== Provided material ==
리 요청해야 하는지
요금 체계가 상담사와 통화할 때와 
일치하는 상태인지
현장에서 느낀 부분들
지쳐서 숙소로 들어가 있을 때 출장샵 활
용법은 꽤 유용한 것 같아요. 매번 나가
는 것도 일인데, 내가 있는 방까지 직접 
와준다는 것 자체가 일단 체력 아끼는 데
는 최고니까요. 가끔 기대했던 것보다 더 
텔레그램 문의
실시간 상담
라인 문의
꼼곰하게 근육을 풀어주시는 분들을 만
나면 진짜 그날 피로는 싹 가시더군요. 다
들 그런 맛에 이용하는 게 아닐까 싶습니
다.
===
• [Required action]:
The records above must be printed again in full, exactly as written.

• [Reply to the task]:
리 요청해야 하는지
요금 체계가 상담사와 통화할 때와 
일치하는 상태인지
현장에서 느낀 부분들
지쳐서 숙소로 들어가 있을 때 출장샵 활
용법은 꽤 유용한 것 같아요. 매번 나가
는 것도 일인데, 내가 있는 방까지 직접 
와준다는 것 자체가 일단 체력 아끼는 데
는 최고니까요. 가끔 기대했던 것보다 더 
텔레그램 문의
실시간 상담
라인 문의
꼼곰하게 근육을 풀어주시는 분들을 만
나면 진짜 그날 피로는 싹 가시더군요. 다
들 그런 맛에 이용하는 게 아닐까 싶습니
다.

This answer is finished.